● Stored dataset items
§ §

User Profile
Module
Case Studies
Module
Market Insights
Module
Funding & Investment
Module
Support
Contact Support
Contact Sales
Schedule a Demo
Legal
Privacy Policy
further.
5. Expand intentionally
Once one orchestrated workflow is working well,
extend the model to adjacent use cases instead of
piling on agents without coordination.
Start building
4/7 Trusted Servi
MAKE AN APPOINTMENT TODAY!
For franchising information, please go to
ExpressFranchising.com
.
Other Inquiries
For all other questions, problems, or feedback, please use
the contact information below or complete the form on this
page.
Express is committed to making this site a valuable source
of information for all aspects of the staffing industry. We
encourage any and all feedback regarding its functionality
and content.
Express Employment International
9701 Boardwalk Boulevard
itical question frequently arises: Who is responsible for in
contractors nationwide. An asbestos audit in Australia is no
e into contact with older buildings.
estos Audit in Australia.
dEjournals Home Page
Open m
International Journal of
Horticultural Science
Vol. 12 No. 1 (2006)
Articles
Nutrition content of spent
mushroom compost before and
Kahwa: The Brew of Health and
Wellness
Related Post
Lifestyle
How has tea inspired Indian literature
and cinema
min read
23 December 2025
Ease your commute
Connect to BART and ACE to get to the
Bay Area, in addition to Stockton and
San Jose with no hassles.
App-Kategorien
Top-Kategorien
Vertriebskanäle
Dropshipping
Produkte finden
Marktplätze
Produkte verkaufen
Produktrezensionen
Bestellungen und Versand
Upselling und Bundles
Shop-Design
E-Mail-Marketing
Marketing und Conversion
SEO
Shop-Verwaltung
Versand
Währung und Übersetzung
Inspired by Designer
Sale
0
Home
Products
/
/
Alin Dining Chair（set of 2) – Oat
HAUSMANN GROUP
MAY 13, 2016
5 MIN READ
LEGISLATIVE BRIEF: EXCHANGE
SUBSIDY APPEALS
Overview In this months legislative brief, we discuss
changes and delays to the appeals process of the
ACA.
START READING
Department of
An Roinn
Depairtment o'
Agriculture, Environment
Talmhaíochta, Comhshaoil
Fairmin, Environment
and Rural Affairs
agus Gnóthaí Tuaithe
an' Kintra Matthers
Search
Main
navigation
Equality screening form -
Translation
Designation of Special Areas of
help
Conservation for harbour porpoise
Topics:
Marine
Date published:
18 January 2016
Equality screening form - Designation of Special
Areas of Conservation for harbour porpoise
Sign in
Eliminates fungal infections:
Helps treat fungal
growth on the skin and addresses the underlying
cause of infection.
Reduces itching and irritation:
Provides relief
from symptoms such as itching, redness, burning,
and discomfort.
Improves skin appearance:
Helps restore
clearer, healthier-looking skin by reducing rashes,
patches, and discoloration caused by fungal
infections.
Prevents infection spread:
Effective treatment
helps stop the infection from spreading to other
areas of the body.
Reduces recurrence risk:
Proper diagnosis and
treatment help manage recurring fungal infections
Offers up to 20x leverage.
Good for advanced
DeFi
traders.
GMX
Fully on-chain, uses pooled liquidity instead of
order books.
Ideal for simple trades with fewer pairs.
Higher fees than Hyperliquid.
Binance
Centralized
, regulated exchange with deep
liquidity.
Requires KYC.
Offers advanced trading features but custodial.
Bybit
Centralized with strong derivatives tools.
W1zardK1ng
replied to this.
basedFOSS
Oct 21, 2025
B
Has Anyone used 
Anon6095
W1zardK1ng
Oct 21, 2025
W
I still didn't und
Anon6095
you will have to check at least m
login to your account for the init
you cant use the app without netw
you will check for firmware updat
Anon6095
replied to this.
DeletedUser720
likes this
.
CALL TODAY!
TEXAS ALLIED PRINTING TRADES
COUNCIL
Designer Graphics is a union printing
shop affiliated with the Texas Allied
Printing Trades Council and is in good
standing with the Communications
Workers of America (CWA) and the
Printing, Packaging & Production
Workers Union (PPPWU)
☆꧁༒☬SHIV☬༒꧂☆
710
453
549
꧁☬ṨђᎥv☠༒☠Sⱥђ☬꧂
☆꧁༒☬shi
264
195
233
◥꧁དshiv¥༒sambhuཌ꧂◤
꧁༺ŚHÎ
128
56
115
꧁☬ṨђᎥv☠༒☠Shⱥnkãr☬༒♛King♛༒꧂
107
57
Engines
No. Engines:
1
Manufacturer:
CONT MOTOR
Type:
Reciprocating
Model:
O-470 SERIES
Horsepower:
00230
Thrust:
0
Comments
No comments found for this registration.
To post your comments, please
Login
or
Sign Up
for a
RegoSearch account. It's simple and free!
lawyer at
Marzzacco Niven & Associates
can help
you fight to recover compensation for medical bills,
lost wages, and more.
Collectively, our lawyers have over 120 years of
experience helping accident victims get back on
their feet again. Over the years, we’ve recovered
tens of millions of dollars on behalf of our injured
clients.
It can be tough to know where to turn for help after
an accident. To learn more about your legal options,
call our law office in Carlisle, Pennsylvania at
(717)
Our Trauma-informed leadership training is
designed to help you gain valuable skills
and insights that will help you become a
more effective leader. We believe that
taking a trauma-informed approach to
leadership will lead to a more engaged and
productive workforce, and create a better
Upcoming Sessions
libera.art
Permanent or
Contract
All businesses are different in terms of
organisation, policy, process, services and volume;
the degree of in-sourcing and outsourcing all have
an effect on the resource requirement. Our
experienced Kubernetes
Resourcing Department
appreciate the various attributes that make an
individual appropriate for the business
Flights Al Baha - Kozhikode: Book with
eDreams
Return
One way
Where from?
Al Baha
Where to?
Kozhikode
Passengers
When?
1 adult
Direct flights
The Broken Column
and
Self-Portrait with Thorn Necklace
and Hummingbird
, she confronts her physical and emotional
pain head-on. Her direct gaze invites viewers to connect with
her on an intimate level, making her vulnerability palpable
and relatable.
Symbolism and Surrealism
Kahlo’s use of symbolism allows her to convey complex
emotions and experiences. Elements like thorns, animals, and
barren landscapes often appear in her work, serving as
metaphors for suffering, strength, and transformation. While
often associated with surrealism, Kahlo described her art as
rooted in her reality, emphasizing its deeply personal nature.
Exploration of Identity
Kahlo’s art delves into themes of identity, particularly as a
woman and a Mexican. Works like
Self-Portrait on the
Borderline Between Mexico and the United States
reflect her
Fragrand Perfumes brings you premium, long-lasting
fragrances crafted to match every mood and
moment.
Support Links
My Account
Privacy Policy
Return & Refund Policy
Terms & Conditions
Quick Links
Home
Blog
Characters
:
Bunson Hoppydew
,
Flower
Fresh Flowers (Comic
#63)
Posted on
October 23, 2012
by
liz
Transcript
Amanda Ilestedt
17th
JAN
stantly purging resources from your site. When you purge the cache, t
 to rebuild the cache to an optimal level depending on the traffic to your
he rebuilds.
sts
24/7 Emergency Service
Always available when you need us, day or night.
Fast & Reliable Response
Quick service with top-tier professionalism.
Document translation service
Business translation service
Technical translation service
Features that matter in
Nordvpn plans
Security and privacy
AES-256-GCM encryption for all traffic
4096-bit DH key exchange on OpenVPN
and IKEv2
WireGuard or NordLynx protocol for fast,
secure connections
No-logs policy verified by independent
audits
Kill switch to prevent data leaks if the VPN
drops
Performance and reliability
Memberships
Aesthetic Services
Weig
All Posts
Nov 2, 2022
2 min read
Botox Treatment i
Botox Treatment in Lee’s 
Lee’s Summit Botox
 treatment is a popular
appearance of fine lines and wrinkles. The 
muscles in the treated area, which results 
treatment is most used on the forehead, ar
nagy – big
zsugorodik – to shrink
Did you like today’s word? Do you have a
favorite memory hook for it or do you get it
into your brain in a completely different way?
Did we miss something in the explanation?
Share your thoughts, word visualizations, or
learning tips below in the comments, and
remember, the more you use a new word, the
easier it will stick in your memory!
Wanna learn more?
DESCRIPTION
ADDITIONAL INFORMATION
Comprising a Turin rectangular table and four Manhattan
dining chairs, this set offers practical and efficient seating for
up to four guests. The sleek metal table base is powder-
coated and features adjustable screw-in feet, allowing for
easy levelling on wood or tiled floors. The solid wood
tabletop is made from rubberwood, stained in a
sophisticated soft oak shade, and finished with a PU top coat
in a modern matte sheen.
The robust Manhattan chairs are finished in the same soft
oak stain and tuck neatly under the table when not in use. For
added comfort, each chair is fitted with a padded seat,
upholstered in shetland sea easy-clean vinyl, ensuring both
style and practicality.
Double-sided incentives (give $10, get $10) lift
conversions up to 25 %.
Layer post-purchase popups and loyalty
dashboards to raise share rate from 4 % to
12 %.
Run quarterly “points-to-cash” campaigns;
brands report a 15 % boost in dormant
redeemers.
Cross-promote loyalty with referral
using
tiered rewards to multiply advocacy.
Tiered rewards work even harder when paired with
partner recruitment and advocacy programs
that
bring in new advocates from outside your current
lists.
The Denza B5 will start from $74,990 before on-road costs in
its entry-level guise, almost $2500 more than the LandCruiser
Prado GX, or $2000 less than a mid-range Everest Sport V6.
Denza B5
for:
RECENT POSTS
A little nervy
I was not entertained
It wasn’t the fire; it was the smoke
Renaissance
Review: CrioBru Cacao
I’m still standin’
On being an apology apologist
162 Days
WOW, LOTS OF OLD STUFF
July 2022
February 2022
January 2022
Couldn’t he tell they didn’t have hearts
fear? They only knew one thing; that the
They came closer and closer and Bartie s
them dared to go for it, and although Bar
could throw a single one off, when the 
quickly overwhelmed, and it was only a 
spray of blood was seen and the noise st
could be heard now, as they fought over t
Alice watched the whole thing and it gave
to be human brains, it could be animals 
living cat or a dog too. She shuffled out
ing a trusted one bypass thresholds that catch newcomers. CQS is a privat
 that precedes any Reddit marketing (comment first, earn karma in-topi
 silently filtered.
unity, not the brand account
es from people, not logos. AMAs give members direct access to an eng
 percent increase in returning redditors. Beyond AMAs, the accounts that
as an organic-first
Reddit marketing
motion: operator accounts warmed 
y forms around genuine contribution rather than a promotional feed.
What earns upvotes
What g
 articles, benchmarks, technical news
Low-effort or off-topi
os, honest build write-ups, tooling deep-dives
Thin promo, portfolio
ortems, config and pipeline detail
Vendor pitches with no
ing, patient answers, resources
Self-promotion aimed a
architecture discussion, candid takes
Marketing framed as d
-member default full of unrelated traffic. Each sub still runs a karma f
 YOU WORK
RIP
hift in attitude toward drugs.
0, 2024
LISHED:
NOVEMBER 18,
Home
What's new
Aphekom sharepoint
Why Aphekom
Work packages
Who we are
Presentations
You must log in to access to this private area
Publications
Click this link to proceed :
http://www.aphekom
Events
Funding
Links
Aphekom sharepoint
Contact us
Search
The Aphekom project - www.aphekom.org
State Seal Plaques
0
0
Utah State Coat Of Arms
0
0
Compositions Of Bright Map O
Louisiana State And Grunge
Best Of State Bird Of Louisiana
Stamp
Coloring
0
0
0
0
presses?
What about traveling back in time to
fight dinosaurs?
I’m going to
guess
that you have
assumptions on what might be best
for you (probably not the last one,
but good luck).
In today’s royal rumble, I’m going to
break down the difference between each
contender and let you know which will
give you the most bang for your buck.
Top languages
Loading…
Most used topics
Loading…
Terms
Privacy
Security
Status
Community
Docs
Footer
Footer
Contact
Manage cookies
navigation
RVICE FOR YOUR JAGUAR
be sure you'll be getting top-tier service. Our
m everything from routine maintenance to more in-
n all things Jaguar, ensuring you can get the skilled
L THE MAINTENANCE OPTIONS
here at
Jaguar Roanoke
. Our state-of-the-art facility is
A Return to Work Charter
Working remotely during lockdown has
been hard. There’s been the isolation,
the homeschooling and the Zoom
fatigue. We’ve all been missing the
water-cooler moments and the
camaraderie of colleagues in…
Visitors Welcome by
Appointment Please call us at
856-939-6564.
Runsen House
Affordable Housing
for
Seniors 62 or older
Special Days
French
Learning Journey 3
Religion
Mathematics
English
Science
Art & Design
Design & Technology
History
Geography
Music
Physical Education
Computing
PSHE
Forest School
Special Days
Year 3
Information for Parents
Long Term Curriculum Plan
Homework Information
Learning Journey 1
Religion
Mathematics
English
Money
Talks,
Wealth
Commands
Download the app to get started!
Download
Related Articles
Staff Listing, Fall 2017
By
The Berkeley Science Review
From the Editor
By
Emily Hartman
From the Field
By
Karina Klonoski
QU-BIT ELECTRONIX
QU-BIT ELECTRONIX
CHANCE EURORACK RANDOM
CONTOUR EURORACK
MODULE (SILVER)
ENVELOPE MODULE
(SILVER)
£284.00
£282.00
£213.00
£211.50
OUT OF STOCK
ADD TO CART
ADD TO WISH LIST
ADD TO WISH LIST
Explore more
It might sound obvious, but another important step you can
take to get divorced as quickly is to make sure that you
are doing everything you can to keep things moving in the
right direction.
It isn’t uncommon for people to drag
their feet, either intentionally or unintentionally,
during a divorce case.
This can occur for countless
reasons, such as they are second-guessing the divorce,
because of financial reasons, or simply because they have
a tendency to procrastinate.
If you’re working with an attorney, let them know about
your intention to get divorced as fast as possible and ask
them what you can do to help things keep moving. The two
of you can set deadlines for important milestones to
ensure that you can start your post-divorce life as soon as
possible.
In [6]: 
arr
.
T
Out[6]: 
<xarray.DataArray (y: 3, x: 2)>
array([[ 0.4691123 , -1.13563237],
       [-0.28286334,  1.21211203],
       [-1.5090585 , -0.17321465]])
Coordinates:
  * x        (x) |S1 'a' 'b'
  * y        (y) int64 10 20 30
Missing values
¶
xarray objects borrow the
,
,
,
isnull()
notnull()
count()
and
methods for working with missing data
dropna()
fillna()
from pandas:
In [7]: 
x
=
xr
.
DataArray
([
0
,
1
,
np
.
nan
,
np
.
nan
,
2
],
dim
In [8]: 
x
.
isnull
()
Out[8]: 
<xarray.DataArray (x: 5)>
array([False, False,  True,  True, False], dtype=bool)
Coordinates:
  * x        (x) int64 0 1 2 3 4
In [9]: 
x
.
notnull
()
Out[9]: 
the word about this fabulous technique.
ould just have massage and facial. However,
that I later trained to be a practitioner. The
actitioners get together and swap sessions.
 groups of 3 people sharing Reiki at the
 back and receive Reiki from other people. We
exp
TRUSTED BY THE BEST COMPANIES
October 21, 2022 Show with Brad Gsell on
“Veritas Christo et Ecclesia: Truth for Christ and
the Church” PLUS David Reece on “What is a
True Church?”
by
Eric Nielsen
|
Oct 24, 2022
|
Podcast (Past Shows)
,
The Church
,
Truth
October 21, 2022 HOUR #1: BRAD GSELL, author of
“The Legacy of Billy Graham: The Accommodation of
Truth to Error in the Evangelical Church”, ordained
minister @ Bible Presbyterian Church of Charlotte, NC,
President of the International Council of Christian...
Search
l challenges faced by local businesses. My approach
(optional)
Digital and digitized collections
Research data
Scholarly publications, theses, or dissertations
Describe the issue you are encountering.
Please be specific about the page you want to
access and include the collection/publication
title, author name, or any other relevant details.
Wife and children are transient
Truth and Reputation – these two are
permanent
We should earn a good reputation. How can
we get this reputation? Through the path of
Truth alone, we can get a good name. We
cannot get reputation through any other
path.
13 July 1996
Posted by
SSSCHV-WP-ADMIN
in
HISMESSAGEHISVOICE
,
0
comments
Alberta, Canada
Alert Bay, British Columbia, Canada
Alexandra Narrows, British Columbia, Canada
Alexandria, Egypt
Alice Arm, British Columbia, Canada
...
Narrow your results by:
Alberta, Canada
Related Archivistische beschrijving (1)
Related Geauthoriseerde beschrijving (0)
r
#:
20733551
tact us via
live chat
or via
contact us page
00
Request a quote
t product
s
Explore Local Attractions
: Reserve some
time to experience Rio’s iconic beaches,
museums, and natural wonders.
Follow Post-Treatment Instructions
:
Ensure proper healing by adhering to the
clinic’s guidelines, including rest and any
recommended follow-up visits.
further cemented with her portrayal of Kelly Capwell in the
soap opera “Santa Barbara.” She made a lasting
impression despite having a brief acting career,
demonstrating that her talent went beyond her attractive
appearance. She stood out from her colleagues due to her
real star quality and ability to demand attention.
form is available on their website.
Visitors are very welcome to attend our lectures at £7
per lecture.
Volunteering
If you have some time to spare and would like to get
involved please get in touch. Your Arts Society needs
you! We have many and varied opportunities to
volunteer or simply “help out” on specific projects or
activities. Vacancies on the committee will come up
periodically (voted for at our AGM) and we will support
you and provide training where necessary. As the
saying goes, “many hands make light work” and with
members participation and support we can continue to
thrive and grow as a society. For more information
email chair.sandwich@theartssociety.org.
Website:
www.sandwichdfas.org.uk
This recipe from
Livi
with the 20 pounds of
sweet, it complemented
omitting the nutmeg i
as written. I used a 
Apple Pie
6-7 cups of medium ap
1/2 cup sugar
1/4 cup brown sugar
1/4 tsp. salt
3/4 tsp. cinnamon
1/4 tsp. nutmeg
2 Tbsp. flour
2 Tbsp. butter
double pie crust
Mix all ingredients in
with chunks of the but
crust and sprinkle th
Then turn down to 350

§ §

● Exercise instructions
Reproduce the entries above exactly, starting at their first line and finishing with the line that contains "Produktrezensionen".

● Answer to the problem
User Profile
Module
Case Studies
Module
Market Insights
Module
Funding & Investment
Module
Support
Contact Support
Contact Sales
Schedule a Demo
Legal
Privacy Policy
further.
5. Expand intentionally
Once one orchestrated workflow is working well,
extend the model to adjacent use cases instead of
piling on agents without coordination.
Start building
4/7 Trusted Servi
MAKE AN APPOINTMENT TODAY!
For franchising information, please go to
ExpressFranchising.com
.
Other Inquiries
For all other questions, problems, or feedback, please use
the contact information below or complete the form on this
page.
Express is committed to making this site a valuable source
of information for all aspects of the staffing industry. We
encourage any and all feedback regarding its functionality
and content.
Express Employment International
9701 Boardwalk Boulevard
itical question frequently arises: Who is responsible for in
contractors nationwide. An asbestos audit in Australia is no
e into contact with older buildings.
estos Audit in Australia.
dEjournals Home Page
Open m
International Journal of
Horticultural Science
Vol. 12 No. 1 (2006)
Articles
Nutrition content of spent
mushroom compost before and
Kahwa: The Brew of Health and
Wellness
Related Post
Lifestyle
How has tea inspired Indian literature
and cinema
min read
23 December 2025
Ease your commute
Connect to BART and ACE to get to the
Bay Area, in addition to Stockton and
San Jose with no hassles.
App-Kategorien
Top-Kategorien
Vertriebskanäle
Dropshipping
Produkte finden
Marktplätze
Produkte verkaufen
Produktrezensionen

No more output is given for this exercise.